==== Given entries ====

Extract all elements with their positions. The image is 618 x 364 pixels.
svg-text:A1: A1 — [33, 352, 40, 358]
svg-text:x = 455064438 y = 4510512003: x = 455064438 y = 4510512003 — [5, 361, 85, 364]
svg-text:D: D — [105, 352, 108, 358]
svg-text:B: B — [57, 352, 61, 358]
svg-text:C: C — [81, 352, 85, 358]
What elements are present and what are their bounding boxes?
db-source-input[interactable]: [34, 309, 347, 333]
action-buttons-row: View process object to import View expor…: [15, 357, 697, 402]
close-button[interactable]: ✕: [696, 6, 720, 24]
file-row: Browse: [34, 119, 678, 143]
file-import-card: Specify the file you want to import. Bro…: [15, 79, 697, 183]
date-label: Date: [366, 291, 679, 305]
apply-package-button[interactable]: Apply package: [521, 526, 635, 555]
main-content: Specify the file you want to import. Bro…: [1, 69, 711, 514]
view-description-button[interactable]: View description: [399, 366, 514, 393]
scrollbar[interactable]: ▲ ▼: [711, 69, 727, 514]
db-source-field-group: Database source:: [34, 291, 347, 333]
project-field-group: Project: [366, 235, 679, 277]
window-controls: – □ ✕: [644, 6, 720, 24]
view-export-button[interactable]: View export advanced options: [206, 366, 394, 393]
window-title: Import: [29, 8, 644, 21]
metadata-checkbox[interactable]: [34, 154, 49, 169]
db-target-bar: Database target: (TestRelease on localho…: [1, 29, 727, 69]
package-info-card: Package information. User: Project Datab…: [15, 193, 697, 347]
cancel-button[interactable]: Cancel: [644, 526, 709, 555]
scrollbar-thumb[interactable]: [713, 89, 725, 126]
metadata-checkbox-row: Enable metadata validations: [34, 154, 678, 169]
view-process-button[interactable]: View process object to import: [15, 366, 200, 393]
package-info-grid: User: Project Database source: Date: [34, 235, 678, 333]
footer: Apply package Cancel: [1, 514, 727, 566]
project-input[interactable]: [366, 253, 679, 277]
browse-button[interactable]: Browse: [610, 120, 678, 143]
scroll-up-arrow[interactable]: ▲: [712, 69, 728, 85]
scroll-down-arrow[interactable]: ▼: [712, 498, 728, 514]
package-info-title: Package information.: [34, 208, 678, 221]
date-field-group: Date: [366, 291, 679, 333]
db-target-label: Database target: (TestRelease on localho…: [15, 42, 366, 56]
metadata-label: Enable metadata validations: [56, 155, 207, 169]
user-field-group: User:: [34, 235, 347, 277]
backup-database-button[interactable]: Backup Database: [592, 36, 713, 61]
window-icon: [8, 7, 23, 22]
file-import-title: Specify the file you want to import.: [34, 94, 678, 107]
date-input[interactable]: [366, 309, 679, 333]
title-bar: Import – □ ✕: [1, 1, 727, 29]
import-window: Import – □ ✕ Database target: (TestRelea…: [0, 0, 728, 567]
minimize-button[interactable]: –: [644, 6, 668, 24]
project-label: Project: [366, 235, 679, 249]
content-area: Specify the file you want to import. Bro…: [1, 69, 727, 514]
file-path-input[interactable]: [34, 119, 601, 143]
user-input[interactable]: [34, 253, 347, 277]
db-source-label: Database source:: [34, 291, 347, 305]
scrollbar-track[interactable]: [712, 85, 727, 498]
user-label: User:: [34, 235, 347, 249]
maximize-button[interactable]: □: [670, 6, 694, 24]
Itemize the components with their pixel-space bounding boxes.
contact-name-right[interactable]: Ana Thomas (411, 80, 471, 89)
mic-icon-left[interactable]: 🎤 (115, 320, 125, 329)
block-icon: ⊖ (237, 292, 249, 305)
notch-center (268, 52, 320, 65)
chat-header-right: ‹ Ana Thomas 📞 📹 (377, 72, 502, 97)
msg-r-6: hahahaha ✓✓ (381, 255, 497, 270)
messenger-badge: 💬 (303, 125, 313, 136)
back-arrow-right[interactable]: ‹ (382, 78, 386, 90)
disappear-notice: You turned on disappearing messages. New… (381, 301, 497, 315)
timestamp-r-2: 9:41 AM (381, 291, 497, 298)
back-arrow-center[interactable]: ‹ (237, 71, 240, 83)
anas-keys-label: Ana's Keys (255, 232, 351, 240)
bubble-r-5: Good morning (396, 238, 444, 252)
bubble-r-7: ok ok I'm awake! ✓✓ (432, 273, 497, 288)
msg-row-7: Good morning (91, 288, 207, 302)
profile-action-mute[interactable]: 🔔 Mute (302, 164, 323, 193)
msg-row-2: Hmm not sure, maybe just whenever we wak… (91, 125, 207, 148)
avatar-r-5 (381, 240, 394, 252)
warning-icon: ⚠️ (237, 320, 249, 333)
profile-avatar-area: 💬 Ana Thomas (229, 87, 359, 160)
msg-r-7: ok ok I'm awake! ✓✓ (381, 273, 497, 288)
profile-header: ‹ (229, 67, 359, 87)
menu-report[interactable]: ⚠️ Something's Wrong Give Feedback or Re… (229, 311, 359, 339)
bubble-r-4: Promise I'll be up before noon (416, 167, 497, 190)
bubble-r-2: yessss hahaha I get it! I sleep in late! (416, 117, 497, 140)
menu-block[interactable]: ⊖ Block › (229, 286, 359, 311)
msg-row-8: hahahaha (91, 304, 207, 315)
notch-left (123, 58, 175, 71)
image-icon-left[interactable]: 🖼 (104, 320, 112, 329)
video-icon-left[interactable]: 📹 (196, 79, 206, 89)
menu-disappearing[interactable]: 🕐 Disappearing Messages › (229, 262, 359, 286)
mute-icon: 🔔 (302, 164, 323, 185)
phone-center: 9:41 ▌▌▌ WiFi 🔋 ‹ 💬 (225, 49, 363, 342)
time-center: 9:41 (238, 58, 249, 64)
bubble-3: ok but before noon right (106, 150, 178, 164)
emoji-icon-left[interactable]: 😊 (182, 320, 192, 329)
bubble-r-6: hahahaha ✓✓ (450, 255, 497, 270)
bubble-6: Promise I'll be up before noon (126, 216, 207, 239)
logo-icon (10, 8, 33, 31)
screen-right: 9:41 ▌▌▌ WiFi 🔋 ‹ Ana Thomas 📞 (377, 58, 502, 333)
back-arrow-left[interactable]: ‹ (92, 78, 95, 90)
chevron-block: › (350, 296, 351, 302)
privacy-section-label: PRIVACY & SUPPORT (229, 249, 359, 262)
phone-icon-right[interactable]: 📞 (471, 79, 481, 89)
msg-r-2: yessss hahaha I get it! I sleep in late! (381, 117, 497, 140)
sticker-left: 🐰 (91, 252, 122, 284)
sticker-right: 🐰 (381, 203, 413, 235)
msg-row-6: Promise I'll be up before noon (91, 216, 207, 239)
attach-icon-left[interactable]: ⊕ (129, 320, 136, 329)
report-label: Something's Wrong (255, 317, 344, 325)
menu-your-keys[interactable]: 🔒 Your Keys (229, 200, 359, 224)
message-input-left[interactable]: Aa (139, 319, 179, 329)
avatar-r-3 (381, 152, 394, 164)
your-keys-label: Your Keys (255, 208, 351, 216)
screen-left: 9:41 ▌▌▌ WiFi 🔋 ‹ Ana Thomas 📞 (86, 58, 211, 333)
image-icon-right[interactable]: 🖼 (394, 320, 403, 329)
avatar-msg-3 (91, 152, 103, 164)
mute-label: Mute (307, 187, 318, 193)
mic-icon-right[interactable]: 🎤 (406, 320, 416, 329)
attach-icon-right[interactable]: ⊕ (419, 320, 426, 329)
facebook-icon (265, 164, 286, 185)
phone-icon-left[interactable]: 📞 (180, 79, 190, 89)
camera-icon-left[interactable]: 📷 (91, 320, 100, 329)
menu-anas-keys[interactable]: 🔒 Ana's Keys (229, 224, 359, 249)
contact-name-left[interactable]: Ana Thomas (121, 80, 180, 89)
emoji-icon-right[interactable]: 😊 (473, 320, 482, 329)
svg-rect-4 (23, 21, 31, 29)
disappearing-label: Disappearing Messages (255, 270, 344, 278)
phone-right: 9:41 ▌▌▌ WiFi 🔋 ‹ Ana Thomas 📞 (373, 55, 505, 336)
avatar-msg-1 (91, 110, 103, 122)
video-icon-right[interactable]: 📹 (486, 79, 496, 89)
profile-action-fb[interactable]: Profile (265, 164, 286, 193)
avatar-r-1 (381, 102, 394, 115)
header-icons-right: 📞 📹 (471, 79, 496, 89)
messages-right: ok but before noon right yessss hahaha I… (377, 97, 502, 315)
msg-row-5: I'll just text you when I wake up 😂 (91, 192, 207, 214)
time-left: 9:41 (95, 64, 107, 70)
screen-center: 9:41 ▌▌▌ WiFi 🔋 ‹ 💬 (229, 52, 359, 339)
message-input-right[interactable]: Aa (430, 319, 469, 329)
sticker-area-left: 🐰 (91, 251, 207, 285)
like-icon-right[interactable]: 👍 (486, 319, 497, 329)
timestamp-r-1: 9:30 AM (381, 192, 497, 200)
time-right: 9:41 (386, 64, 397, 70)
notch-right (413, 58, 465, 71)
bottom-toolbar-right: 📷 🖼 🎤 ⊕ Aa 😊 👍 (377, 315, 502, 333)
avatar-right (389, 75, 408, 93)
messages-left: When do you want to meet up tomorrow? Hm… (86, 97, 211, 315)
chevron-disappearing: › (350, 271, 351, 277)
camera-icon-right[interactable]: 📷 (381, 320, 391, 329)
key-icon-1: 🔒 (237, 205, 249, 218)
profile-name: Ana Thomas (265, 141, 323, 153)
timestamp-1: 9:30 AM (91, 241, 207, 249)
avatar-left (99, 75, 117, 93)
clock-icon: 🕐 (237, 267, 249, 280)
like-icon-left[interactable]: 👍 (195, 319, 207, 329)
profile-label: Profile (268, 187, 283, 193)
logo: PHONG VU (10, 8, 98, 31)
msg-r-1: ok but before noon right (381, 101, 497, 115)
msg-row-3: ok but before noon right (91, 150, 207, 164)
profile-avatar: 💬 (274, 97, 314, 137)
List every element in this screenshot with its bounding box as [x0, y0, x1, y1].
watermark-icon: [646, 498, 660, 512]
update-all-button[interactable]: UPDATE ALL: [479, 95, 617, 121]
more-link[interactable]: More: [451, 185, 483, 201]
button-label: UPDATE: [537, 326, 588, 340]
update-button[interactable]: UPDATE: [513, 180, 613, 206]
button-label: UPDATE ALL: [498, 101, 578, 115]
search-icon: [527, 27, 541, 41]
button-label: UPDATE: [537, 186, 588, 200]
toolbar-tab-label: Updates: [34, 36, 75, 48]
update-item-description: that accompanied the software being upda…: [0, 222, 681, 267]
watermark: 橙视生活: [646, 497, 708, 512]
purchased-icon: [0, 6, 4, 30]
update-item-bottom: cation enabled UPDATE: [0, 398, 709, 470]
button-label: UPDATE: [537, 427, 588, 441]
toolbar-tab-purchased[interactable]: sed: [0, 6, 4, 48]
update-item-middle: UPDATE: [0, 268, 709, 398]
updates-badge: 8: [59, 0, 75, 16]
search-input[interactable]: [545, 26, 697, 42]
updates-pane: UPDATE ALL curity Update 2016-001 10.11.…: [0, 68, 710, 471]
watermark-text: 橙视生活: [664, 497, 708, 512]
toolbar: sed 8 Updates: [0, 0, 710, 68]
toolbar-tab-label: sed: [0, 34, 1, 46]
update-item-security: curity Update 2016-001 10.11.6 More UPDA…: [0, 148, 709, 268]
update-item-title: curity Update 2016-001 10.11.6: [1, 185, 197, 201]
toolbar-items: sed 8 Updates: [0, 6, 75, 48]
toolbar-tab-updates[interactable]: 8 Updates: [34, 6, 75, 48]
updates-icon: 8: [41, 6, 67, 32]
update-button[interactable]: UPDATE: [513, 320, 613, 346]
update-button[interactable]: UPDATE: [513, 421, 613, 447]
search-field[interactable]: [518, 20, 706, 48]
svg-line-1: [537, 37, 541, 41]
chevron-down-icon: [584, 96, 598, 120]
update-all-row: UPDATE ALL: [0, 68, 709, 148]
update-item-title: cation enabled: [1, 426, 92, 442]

====

● Problem description
Only lines that include "text" belong in the answer; copy all of them from the listing.

● Exercise result
svg-text:A1: A1 — [33, 352, 40, 358]
svg-text:x = 455064438 y = 4510512003: x = 455064438 y = 4510512003 — [5, 361, 85, 364]
svg-text:D: D — [105, 352, 108, 358]
svg-text:B: B — [57, 352, 61, 358]
svg-text:C: C — [81, 352, 85, 358]
msg-row-5: I'll just text you when I wake up 😂 (91, 192, 207, 214)
watermark-text: 橙视生活: [664, 497, 708, 512]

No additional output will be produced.